Sandpiper pipeline through US Midwest
By Catherine Ngai and Liz Hampton
HOUSTON/NEW YORK, Aug 4 (Reuters) – The long-planned and oft-delayed Sandpiper pipeline through the U.S. Midwest may not be dead, but it appears to be on life support, a likely casualty of the oil-and-gas industry’s infrastructure overbuild amid a two-year global oil rout.
After years of delays, refiner Marathon Petroleum Corp and midstream giant Enbridge Inc on Tuesday announced they would scrap their joint venture agreements and transportation services for the 450,000 barrels per day Sandpiper project, instead agreeing to acquire a portion of the rival Dakota Access Pipeline.

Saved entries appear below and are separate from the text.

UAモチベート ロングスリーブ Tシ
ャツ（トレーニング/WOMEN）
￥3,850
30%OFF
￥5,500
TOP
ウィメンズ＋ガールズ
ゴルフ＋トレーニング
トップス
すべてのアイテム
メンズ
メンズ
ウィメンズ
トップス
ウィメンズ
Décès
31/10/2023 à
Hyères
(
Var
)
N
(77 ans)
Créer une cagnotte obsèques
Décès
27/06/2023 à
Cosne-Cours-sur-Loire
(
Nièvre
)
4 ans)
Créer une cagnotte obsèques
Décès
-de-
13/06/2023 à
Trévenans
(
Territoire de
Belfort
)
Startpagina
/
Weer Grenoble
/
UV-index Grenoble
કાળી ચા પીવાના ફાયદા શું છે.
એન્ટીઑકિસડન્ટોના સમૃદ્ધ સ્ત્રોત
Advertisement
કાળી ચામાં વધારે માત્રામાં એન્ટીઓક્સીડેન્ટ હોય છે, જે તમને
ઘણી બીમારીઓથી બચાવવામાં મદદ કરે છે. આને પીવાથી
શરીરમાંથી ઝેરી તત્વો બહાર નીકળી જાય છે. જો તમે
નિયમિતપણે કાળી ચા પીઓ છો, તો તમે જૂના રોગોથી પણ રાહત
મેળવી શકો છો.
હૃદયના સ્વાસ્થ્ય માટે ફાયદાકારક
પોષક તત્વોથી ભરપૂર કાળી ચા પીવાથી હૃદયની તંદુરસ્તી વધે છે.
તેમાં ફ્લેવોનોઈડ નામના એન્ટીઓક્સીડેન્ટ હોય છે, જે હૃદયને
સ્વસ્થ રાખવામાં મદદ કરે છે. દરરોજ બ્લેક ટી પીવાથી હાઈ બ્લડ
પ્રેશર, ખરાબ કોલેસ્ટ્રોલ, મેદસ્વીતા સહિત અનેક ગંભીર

That $1.5 billion deal, if successful, will leave Sandpiper without Marathon as its main anchor, even though an Enbridge spokesman said plans for the line are still being evaluated. The project involves two pipeline legs stretching from North Dakota through Minnesota to Wisconsin.
Outgoing pipeline capacity from the Bakken is currently at around 641,000 b/d, according to Genscape. Once Dakota Access becomes operational, capacity will rise to 1.21 million b/d.
That projected increase comes against the backdrop of a dramatic decline in oil prices that has weighed on production in North Dakota’s Bakken play, one of the biggest beneficiaries of the boom in U.S. shale production over the last several years.
The Dakota Access Pipeline, slated to stretch from North Dakota to Illinois, is expected to come online in the fourth quarter. With global oil futures down by 70 percent in the last two years, traders and analysts say there just is not enough crude in production in the U.S. Midwest for both pipelines.
According to the North Dakota Industrial Commission, the state’s oil production fell to 1.05 million b/d in May, down from a peak of 1.23 million b/d in December 2014. Drillers have cut the number of rigs operating in North Dakota to 27, according to Baker Hughes, down from a peak of 203 in June 2012.
Shippers in the North Dakota area already have the Double H and Pony Express pipeline to carry crude to other markets, and the Dakota Access Pipeline will increase competition for supply.
“This reflects falling production in the Bakken. At least in the short term, there is no need for both pipelines,” said Sandy Fielden, director of oil and products research at Morningstar.
Dakota Access, owned by Energy Transfer Partners, Sunoco Logistics and Phillips 66, will be able to transport North Dakota crude to Patoka, Illinois, giving shippers access to markets in the Midwest, East Coast and Gulf Coast.
With oil hovering near $40 a barrel and narrow pricing differentials between regions, concerns about overcapacity are hitting midstream operators in numerous parts of the country, even in shale plays more economical than the Bakken.
For Enbridge, investing in another project could be the best step forward for a pipeline marred by regulatory delays. The $2.6 billion Sandpiper project was originally planned for startup this year, but was then pushed to 2017 after Minnesota regulators ordered an environmental review to examine alternate routes for that state’s portion of the project.
In February, it was again delayed to 2019 due to further environmental reviews and permitting in the state.
If Sandpiper is ultimately shelved, it would not be the first time in the region. In 2014, Enterprise Products Partners cancelled plans to build the first crude pipeline from North Dakota into Cushing, Oklahoma, citing lack of shipper support.